**Exercise directions:**
The lines to repeat are those below from the one containing "la Feria de" down to the one containing "contra rabia cumple con", both included; reproduce them exactly and nothing else.
++++ Exercise input
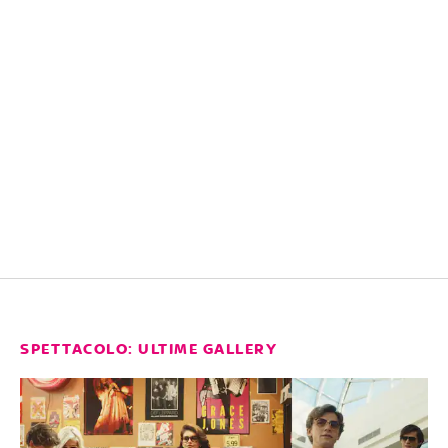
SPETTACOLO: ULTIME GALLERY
++++++++
++++ Exercise input
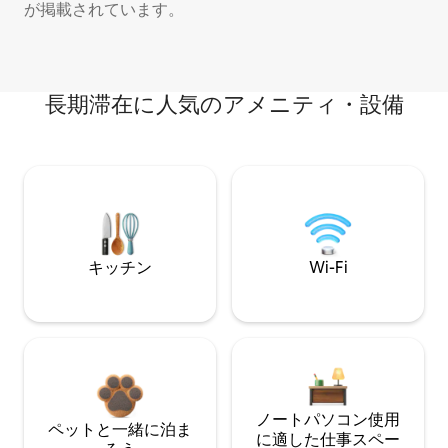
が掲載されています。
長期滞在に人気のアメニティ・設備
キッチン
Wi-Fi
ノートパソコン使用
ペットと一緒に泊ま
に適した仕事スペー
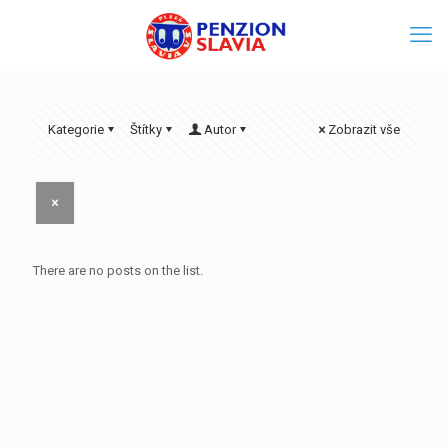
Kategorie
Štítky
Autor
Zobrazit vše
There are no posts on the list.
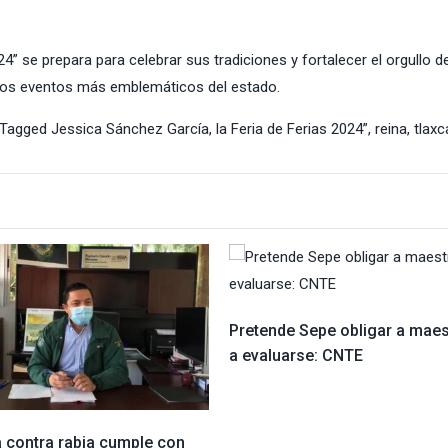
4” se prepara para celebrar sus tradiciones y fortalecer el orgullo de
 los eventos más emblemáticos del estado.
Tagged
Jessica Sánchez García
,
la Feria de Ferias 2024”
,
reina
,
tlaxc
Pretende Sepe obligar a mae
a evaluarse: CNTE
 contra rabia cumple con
++++++++
++++ Exercise input
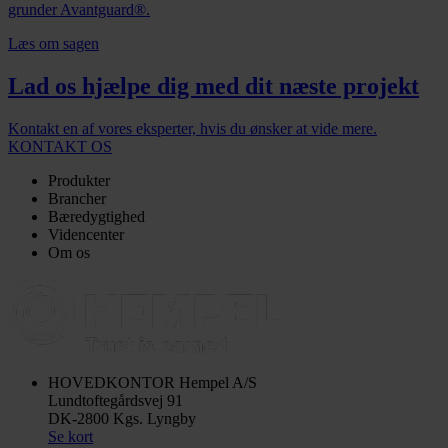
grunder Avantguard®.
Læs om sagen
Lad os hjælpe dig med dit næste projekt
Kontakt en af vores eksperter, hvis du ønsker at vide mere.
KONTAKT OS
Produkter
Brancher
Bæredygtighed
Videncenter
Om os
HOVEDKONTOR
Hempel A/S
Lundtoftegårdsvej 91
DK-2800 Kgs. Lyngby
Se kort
++++++++
**Task response:**
la Feria de Ferias 2024”
,
reina
,
tlaxc
Pretende Sepe obligar a mae
a evaluarse: CNTE
 contra rabia cumple con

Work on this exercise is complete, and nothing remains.